Mentions: To further assess a functional role of SOCS-3 in virus-induced suppression of STAT1 phosphorylation we analyzed mouse cells with a targeted deletion of the SOCS-3 gene [56]. Wild type and SOCS-3 deficient mouse embryonic fibroblasts (MEF) were infected for different time points with PR8. The time of infection was prolonged in comparison to the infection of A549 cells because the human PR8 replicates less efficiently in mouse than in human cells. Following infection lysates of these cells were assessed for STAT1 phosphorylation (Figure 7A). Both cell types showed no phosphorylation of STAT1 in the uninfected state. In contrast, infection of SOCS-3 knock out cells resulted in strongly elevated phosphorylation of STAT1 in a sustained fashion. To rule out that this STAT1 phosphorylation is due to altered secretion of IFNβ or other STAT1-activating cytokines in SOCS-3 deficient cells, we performed conditioned medium experiments (Figure 7C). MEF wild type and MEF SOCS-3 deficient cells were infected for 6 h and supernatants were subsequently harvested. Stimulation of MEF wild type cells with these different supernatants for 15 min. revealed no differences in STAT1 phosphorylation, indicating that both infected cell types secrete similar amounts of IFNβ and other STAT1 activating cytokines. This is a strong indication that the observed differences in virus-induced STAT phosphorylation are directly due to the presence or absence of SOCS-3 in wild type and knock out MEF, respectively. To answer the question whether enhanced STAT phosphorylation in SOCS-3 deficient cells would also lead to enhanced expression of ISGs, total RNA was isolated at different time points p.i. from infected wild type and knock out cells and monitored for induction of SP110, IRF-1 and OAS1 (Figure 7E, 7F and 7G). These genes are described as type I IFN-induced genes [18]. Indeed mRNA levels of all three representative ISGs were elevated in SOCS-3 knock out versus wild type cells at almost every time point during the course of infection. This indicates that enhanced STAT1 phosphorylation and activation in SOCS-3 deficient cells results in elevated expression of ISGs.


Influenza A virus inhibits type I IFN signaling via NF-kappaB-dependent induction of SOCS-3 expression.

Pauli EK, Schmolke M, Wolff T, Viemann D, Roth J, Bode JG, Ludwig S - PLoS Pathog. (2008)

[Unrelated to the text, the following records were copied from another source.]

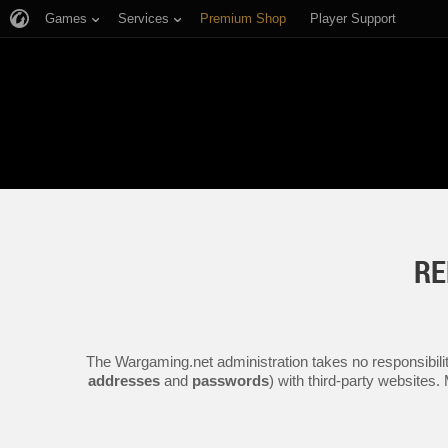
Games
Services
Premium Shop
Player Support
RE
The Wargaming.net administration takes no responsibilit
addresses
and
passwords
) with third-party websites.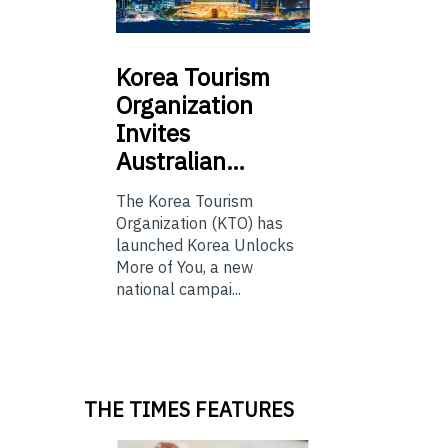
Korea
Tourism
Organization
Invites
Australian…
The Korea Tourism
Organization (KTO) has
launched Korea Unlocks
More of You, a new
national campai...
THE TIMES FEATURES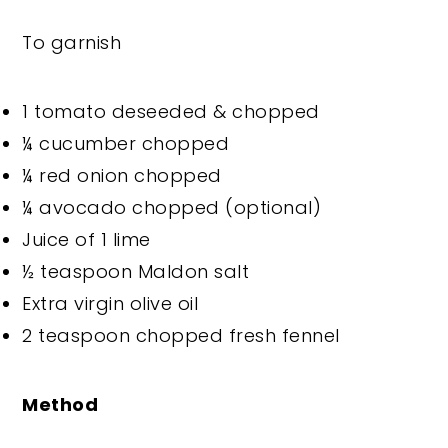
To garnish
1 tomato deseeded & chopped
¼ cucumber chopped
¼ red onion chopped
¼ avocado chopped (optional)
Juice of 1 lime
½ teaspoon Maldon salt
Extra virgin olive oil
2 teaspoon chopped fresh fennel
Method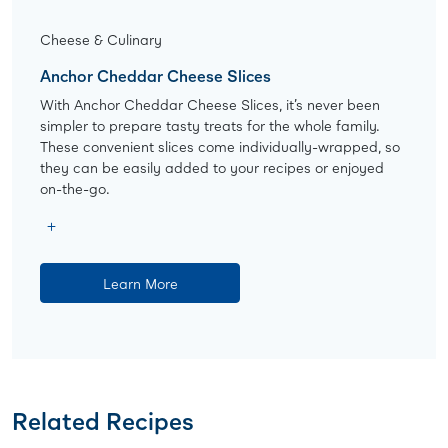
Cheese & Culinary
Anchor Cheddar Cheese Slices
With Anchor Cheddar Cheese Slices, it’s never been
simpler to prepare tasty treats for the whole family.
These convenient slices come individually-wrapped, so
they can be easily added to your recipes or enjoyed
on-the-go.
Learn More
Related Recipes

Enhanced STAT1 phosphorylation in infected SOCS-3 deficient MEF correlates with elevated induction of IFNβ-stimulated genes.Wild type MEF and SOCS-3 knock out MEF were infected with PR8 (MOI = 5) for the indicated times. Subsequently, cell lysates were analyzed for STAT1 phosphorylation (A). For control of productive virus replication, cell lysates were analyzed for viral protein PB1 expression. In (E, F, G) wild type and knock out cells were lysed at indicated time-points of infection. Subsequently RNA was subjected to reverse transcription. cDNA was analyzed in quantitative real time PCR to assess mRNA amounts of three prototype type I IFN-stimulated genes, SP110 (E), interferon regulatory factor-1 (IRF-1) (F) and OAS1 (G). Equivalent mRNA amounts were normalized to GAPDH mRNA levels and calculated as n-fold of the levels of untreated cells that were arbitrarily set as 1. In (C) wild type MEF and knock out MEF were infected with PR8 (MOI = 5) or left uninfected. Supernatants were taken 6 p.i. and used for stimulation of wild type MEF for 15 minutes. As control wild type MEF were stimulated with 500 U/ml mouse IFNβ for 15 minutes. Cells were harvested and analyzed for the amount of STAT1 and phospho-STAT1 in Western blot analysis by specific antibodies. In (B) and (D) the relative band intensities of phospho-STAT1 of the blots in (A) and (C) were quantified as described.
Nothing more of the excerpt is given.